* Your assignment *
Count the lines of the records below that hold the word "Zicatela", and give only the number.

* Data provided *
^^^^^^^^
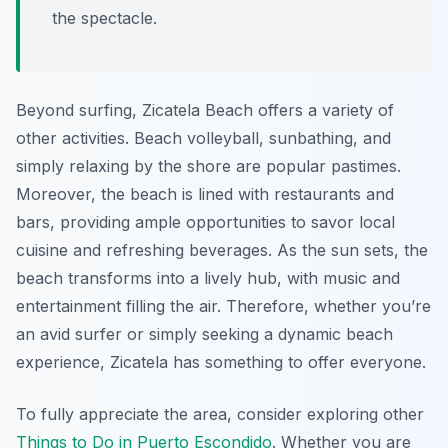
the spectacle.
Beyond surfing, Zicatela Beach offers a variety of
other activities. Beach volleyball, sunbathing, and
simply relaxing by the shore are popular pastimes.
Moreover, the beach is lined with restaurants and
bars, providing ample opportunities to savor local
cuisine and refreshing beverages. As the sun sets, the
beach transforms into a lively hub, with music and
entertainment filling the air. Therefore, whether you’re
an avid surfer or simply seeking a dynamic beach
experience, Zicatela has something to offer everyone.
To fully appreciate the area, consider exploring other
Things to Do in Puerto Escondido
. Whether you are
^^^^^^^^
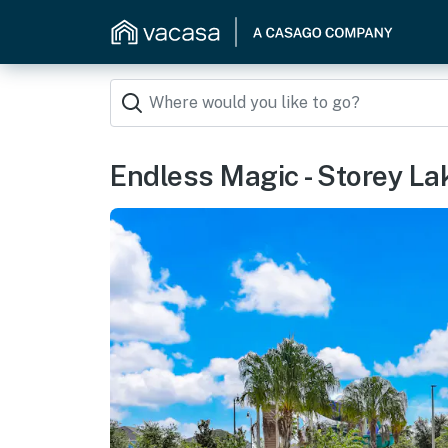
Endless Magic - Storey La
^^^^^^^^
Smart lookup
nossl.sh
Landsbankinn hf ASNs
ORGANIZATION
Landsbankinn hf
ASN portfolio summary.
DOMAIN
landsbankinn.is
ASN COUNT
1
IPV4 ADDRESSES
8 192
^^^^^^^^
* Response below *
2